Doctor Who Logo Wikimedia
The first time I saw “Listen”, I didn’t know what to think. After seeing it three times now, I’m still not quite sure how it all worked out. I have read dozens of blogs and reviews about the episode, and each has their own ideas about the meaning of the episode.

This episode’s biggest question was something I have never had to ask myself at the end of any other Doctor Who episode. Was there actually a monster?  I still am not completely sure of the answer, but I’m leaning towards, no. But I’m first going to talk about what still makes me think maybe there was.

The main evidence that makes me think there is a monster, was the thing under the blanket on little Rupert Pink’s bed. For each event attributed to the ‘monster’ there was also given a mundane and rational explanation by the characters. In all of the other examples of the ‘monster’ it’s very possible that the rational explanation the Doctor and Clara gave was actually what the noise or weird event was.

However, the possibilities for the thing under Rupert’s blanket were explained as either the monster, or another child playing a prank. The thing under the blanket moved and behaved unlike any child I have ever seen. It was an extreme form of weird, stalkery, and creepy behavior even with adults in the room. A child wouldn’t have acted as the thing under the blanket did. But, that is the only scene with the ‘monster’ that I actually believe to be something unnatural.

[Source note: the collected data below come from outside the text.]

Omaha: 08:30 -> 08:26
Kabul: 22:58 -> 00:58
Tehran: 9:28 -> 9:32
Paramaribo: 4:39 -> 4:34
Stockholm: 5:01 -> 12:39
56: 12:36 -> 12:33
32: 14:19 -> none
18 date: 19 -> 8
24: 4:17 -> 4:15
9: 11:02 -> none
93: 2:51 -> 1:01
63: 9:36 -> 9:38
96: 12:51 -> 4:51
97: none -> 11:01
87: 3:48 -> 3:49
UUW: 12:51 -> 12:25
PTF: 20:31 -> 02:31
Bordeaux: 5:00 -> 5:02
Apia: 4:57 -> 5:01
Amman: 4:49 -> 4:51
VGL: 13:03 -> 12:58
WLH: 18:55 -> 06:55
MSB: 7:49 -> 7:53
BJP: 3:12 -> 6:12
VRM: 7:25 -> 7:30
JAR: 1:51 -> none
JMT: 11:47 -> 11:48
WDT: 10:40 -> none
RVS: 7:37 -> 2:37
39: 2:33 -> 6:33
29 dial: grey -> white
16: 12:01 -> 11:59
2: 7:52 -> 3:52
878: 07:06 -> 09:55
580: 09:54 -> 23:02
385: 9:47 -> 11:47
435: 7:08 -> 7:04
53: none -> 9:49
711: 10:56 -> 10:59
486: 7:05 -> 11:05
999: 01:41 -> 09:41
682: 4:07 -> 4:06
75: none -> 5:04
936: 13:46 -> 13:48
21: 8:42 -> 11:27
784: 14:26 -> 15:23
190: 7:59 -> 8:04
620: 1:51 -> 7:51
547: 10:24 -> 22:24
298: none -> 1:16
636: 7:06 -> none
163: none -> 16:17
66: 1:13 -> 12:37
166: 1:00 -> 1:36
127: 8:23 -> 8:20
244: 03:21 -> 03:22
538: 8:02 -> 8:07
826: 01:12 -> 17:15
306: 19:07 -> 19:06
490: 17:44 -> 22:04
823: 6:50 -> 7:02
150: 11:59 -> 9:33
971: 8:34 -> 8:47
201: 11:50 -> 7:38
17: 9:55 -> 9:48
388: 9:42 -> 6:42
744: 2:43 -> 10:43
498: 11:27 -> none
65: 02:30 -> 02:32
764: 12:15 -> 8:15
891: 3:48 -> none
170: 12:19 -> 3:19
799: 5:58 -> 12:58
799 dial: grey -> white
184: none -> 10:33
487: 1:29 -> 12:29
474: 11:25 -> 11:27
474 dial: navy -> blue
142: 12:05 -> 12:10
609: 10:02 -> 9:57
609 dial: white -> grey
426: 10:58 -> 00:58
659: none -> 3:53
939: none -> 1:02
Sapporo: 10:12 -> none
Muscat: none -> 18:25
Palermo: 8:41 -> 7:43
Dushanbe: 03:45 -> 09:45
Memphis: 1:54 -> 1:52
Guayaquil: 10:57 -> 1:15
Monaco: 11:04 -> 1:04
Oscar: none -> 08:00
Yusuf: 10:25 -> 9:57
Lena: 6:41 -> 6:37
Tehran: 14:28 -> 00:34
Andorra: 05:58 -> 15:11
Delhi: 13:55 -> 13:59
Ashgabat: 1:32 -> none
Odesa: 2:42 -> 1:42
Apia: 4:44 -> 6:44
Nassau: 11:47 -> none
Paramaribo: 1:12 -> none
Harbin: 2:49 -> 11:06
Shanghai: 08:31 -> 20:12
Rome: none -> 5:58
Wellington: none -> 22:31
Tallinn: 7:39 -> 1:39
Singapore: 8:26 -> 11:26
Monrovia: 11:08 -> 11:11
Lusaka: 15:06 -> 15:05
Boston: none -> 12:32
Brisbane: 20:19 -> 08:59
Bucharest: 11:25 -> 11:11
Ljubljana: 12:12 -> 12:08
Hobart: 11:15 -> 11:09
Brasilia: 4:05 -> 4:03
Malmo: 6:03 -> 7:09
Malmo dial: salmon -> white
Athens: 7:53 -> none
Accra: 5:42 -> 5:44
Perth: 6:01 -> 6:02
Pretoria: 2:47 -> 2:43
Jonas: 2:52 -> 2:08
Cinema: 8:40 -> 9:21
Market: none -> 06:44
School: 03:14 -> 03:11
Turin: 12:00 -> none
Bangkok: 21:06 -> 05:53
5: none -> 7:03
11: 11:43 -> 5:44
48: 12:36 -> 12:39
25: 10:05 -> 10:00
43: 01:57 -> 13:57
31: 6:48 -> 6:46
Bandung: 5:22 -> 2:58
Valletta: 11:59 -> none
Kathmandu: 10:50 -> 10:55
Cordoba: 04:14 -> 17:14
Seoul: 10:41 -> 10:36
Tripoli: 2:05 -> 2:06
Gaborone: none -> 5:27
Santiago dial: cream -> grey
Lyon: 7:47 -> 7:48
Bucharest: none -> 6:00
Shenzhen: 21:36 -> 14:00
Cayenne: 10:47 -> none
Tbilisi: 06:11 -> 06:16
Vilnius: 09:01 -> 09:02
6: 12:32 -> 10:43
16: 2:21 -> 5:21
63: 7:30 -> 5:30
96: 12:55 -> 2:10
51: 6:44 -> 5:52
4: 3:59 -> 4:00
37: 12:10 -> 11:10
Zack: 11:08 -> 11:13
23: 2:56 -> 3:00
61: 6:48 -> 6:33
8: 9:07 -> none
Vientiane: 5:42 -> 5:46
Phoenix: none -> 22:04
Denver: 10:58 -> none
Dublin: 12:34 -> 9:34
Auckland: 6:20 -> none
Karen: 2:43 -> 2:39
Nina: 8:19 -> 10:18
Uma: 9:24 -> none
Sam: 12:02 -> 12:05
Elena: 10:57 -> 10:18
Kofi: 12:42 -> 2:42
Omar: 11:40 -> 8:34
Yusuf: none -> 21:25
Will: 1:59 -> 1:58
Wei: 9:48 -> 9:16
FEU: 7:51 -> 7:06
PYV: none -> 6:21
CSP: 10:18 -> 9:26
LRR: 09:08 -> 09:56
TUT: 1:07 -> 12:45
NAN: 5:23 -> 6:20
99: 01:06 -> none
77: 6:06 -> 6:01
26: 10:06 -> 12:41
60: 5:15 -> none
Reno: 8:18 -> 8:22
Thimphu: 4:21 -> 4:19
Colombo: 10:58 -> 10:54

As soon as Clara grabbed the young Doctor’s ankle in the barn, I began believing that Moffat made the episode to not actually have a monster. This was reinforced when Clara went back to the TARDIS and told the Doctor there was never anything there in the dark, and to forget about this quest. However, this brings up more questions about the dream that supposedly everyone has.

Peter Capaldi's Twelfth Doctor. Source.
If Clara was the cause of the Doctor’s nightmare of something being under his bed, why did everyone else in the episode and throughout history have the same nightmare? Obviously Clara wasn’t under everyone’s beds. Some hypothesize that the Doctor somehow spread this fear throughout his travels, as he did to Clara. Other people think that there actually was a monster, and that Clara grabbing the Doctor’s foot just served to make him aware of what was unseeable and unknowable. 

Excluding the blanket scene, I think the point was that you can fear something so much, that even if it’s not there you continually search for it. The Doctor foreshadowed this when he was in Rupert’s bedroom. As the Doctor was flipping through the pages of a book, he kept saying he couldn’t find Wally (or Waldo in America). Rupert told him that it wasn’t a Where’s Wally book and that Wally wasn’t in it. The Doctor tossed the book behind him and said, “Well that’s years of my life I’ll never get back”.


I think this was a precursor of the ending. Through this scene I think Moffat tried to show that you can believe something is there and try to find it, but that doesn’t mean it’s real. I think the Doctor feared these invisible monsters living in the dark so much that he looked for them obsessively, making everyone one else believe too, but in the end there wasn’t anything to find.